CivicLens
Inspiration
It started with a pothole.
One morning, while walking to class, a teammate twisted their ankle stepping into a road crater that had existed for weeks. They opened the city reporting website, only to face a long form, multiple department dropdowns, mandatory descriptions, and a process that felt slow and impersonal. They closed the tab. They did not report the issue. Most people would not.
That friction is the real infrastructure problem. The United States has an estimated 55 million potholes, contributing to roughly $26.5 billion in vehicle damage annually. Cities spend only about $68 billion of the $185 billion needed each year to maintain road infrastructure. The gap is not just funding. It is data.
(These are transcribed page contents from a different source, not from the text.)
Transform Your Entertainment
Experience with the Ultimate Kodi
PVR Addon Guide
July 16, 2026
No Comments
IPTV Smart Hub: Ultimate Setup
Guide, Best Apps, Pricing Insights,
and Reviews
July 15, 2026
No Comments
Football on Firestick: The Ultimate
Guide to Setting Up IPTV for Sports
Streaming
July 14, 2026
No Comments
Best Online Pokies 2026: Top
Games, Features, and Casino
Cities cannot fix what they do not know about, and complex reporting systems prevent citizens from contributing valuable signals.
We built CivicLens to remove that friction and transform everyday citizens into real time infrastructure sensors.
How We Built It
CivicLens is a full stack AI civic reporting platform designed as a single intelligent pipeline.
Mobile Reporting
A React Native app allows citizens to report issues by taking one photo. No forms. No department selection. No writing required.
AI Processing Pipeline
Why a Fine-Tuned Classifier + OpenAI, Not Just OpenAI?
A FastAPI backend triggers a two model architecture:
We tested sending images directly to OpenAI for classification. It works well for 2–3 obvious classes, but as the number of classes grows, LLMs hallucinate, they invent plausible-sounding but incorrect labels, mix up visually similar classes like cracked pavement and faded lane markings, and return inconsistent output formats that break downstream routing logic.
Our solution: Split the responsibility
EfficientNetV2-S Classifier
A fine tuned computer vision model performs structured classification, returning a label and confidence score within milliseconds. Handles classification only, outputting a single structured label and confidence score in milliseconds at zero marginal cost. It reliably distinguishes cracked pavement from potholes from debris.
OpenAI Vision Generator
Never has to guess the issue type. It receives the confirmed label from EfficientNet and focuses purely on what it's good at, generating a human-readable title, description, likely cause, estimated fix time, and recommended department. When the classifier confidence passes a threshold, OpenAI generates a professional complaint including:
- Title
- Description
- Probable cause
- Estimated fix time
- Recommended department
We implemented a production cost gate using a probability threshold:
$$ \text{Call OpenAI only if } P(\text{civic issue} \mid \text{image}) \ge 0.85 $$
Images below (0.60) confidence are rejected as clean road, while images between (0.60) and (0.85) are flagged for manual review.
City Dashboard
An Angular admin dashboard provides:
- Live KPI cards
- Severity analytics
- Interactive Leaflet maps
- Department workload tracking
- One click status updates
Dataset and Model Training
We built a balanced dataset by merging multiple Roboflow Universe sources across six classes:
- Potholes
- Cracked pavement
- Road debris
- Broken road signs
- Faded lane markings
- Normal road (negative class)
Each class was balanced to 1,200 images and split 80/10/10 across train, validation, and test sets. Corrupt files and duplicates were removed, and undersized images were filtered out.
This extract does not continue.